[Extracted page text data]

**********

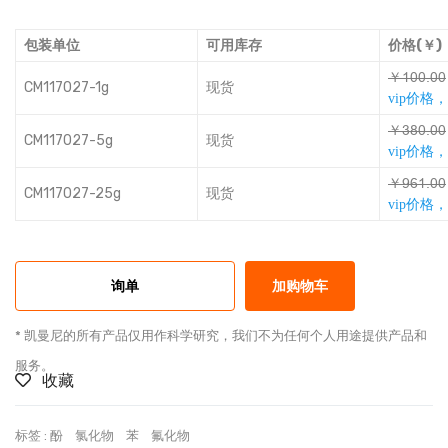
包装单位
可用库存
价格(￥)
￥ƚǸǸƴǸǸ
CM117027-1g
现货
vip价格
￥ŮľǸƴǸǸ
CM117027-5g
现货
vip价格
￥ƿǙƚƴǸǸ
CM117027-25g
现货
vip价格
询单
加购物车
* 凯曼尼的所有产品仅用作科学研究，我们不为任何个人用途提供产品和
服务。
收藏
标签 :
酚
氯化物
苯
氟化物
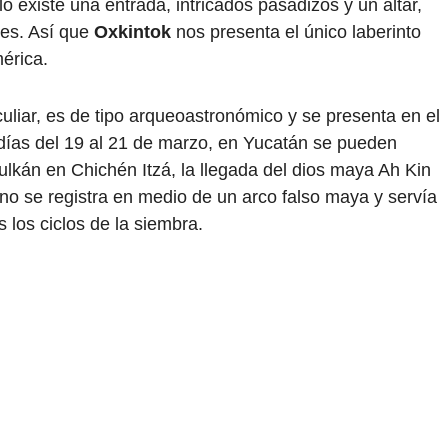
o existe una entrada, intricados pasadizos y un altar,
les. Así que
Oxkintok
nos presenta el único laberinto
érica.
iar, es de tipo arqueoastronómico y se presenta en el
 días del 19 al 21 de marzo, en Yucatán se pueden
kán en Chichén Itzá, la llegada del dios maya Ah Kin
no se registra en medio de un arco falso maya y servía
 los ciclos de la siembra.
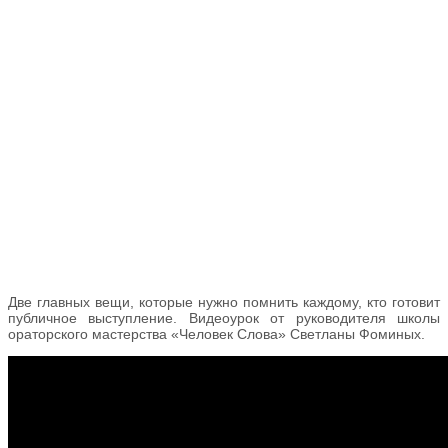
Две главных вещи, которые нужно помнить каждому, кто готовит
публичное выступление. Видеоурок от руководителя школы
ораторского мастерства «Человек Слова» Светланы Фоминых.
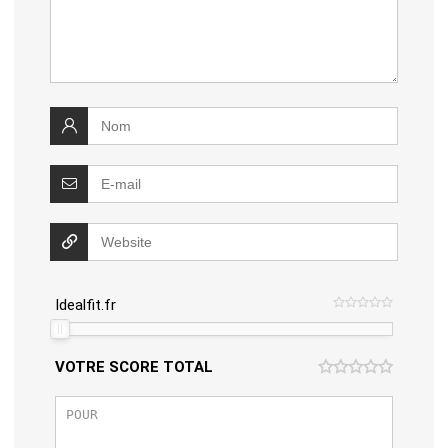
Idealfit.fr
VOTRE SCORE TOTAL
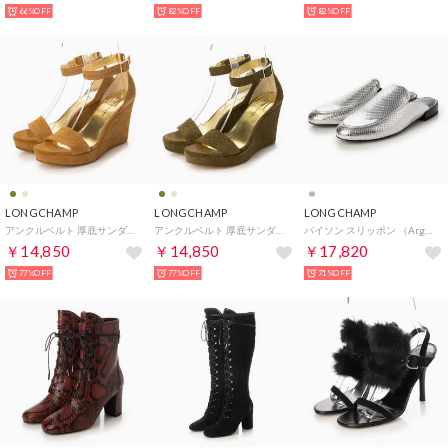
66%OFF
82%OFF
82%OFF
LONGCHAMP
LONGCHAMP
LONGCHAMP
アンクルベルト 厚底サンダル （Miel）
アンクルベルト 厚底サンダル （Kaki）
パイソン スリッポン （Argent）
￥14,850
￥14,850
￥17,820
77%OFF
77%OFF
71%OFF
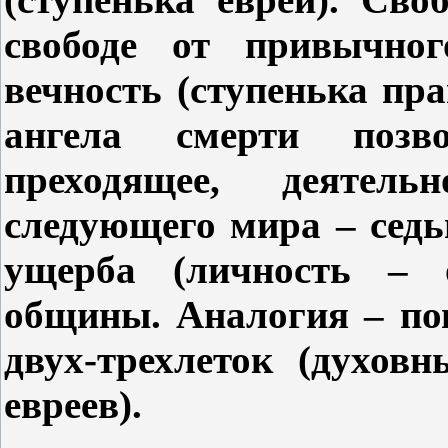
свободе от привычно
вечность (ступенька пр
ангела смерти позв
преходящее, деятел
следующего мира – седь
ущерба (личность – 
общины. Аналогия – пов
двух-трехлеток (духов
евреев).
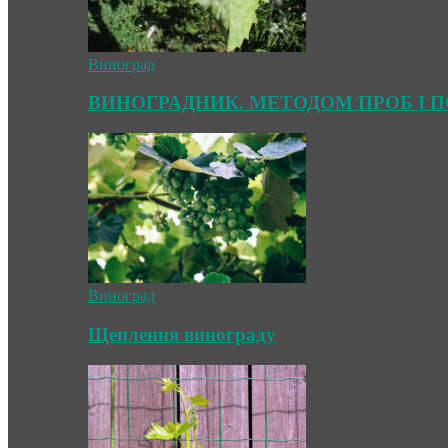
Виноград
ВИНОГРАДНИК. МЕТОДОМ ПРОБ І 
Виноград
Щеплення винограду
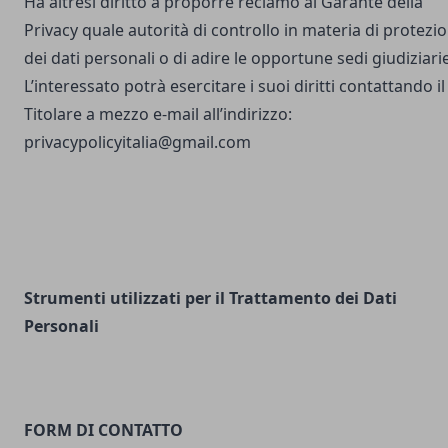
Ha altresì diritto a proporre reclamo al Garante della
Privacy quale autorità di controllo in materia di protezi
dei dati personali o di adire le opportune sedi giudiziarie
L’interessato potrà esercitare i suoi diritti contattando il
Titolare a mezzo e-mail all’indirizzo:
privacypolicyitalia@gmail.com
Strumenti utilizzati per il Trattamento dei Dati
Personali
FORM DI CONTATTO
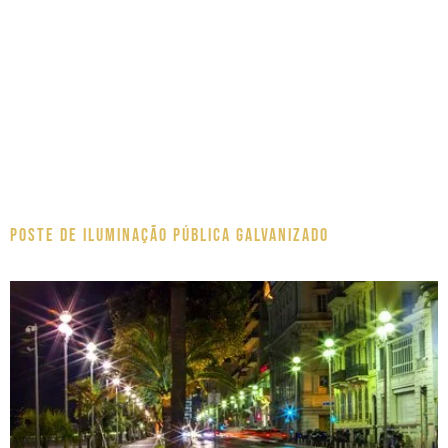
Poste de Iluminação pública galvanizado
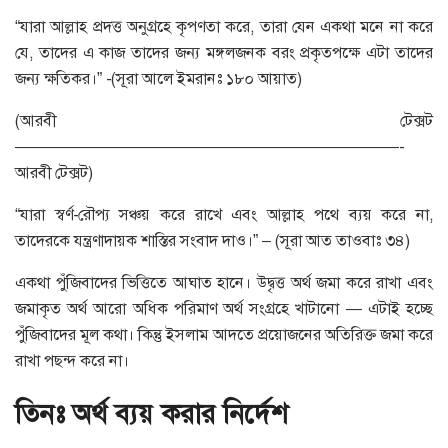
“যারা আল্লাহ প্রদত্ত অনুগ্রহে কৃপণতা করে, তারা যেন একথা মনে না করে
যে, তাদের এ কাজ তাদের জন্য মঙ্গলজনক বরং প্রকৃতপক্ষে এটা তাদের
জন্য ক্ষতিকর।” -(সূরা আলে ইমরানঃ ১৮০ আয়াত)
(আরবী টেক্সট
————————————————————————-
আরবী টেক্সট)
“যারা স্বর্ণ-রৌপ্য সঞ্চয় করে রাখে এবং আল্লাহ পথে ব্যয় করে না,
তাদেরকে যন্ত্রণাদায়ক শাস্তির সংবাদ দাও।” – (সূরা আত তাওবাঃ ৩৪)
একথা পুঁজিবাদের ভিত্তিতে আঘাত হানে। উদ্বৃত্ত অর্থ জমা করে রাখা এবং
জমাকৃত অর্থ আরো অধিক পরিমাণ অর্থ সংগ্রহে খাটানো — এটাই হচ্ছে
পুঁজিবাদের মূল কথা। কিন্তু ইসলাম আদতে প্রয়োজনের অতিরিক্ত জমা করে
রাখা পছন্দ করে না।
তিনঃ অর্থ ব্যয় করার নির্দেশ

**********

:: What you are asked to do ::
In the lines above, find the word "maya" and copy each line that contains it.

:: Result for this exercise ::
kán en Chichén Itzá, la llegada del dios maya Ah Kin
no se registra en medio de un arco falso maya y servía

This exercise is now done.